Losing a loved one is probably the hardest thing anyone will go through in their life. It is especially tragic when your loved one was lost in a preventable accident. Not only have you lost your family member, but you also lost the person you depended on for financial support. In a situation like this, you might be wondering if you can bring a lawsuit against the deceased’s employer for wrongful death.
Who can bring a wrongful death suit?
Kentucky law specifies that only the executor of the deceased’s estate can bring a wrongful death suit. Most states have similar rules. The executor brings the suit for the benefit of the family of the deceased, beginning with the widow and children.
In other words, if the executor is successful in their suit, the widow and children of the deceased will receive the money first. If the deceased didn’t have a spouse or children, then the recovery will go to their parents. If there are no living parents, then the recovery will go into the deceased’s estate.
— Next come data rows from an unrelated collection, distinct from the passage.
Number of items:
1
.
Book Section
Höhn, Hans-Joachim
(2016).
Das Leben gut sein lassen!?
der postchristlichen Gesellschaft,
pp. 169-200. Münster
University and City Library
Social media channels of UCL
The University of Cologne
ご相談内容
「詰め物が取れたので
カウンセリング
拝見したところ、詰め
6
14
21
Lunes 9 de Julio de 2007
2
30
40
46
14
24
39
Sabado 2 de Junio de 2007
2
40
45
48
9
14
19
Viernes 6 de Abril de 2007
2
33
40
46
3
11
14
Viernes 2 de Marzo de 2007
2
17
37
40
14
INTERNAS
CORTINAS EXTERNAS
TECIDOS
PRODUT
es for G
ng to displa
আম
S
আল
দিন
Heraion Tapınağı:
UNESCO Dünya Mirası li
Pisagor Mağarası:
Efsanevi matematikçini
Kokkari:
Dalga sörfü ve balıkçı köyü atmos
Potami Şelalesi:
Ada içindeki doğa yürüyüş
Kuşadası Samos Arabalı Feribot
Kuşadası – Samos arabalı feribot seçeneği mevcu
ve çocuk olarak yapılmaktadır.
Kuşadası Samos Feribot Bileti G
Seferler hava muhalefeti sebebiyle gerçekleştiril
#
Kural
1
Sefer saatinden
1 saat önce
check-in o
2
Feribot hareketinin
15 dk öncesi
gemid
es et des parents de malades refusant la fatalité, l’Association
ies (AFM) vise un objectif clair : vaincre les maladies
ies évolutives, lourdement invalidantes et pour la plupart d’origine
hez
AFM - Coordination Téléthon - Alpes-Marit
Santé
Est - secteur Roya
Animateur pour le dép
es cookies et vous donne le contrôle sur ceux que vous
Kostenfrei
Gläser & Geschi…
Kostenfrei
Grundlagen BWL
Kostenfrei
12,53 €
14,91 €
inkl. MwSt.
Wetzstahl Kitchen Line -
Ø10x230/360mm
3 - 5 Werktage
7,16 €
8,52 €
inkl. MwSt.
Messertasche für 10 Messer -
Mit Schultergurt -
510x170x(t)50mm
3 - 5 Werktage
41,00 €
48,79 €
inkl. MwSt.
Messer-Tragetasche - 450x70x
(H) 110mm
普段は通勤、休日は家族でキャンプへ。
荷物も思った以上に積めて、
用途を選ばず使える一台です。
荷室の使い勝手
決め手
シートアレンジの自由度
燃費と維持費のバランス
What does a wrongful death suit entail?
In order to be successful in a wrongful death suit, the estate’s attorney will have to prove that the deceased’s employer was negligent, and that the negligence caused the deceased’s death.
Being a longshoreman is a dangerous job, and many things could go wrong. Your loved one was likely working with dangerous equipment, driving vehicles and moving heavy crates.
But if your loved one’s employer wasn’t taking reasonable precautions to create a safe work environment, and your loved one was killed as a result, then there’s a good chance that you might be able to win a wrongful death suit.
Nothing will ever be able to make up for the pain of losing a loved one. But a wrongful death suit might be able to help you get back on your feet financially and start to rebuild your life.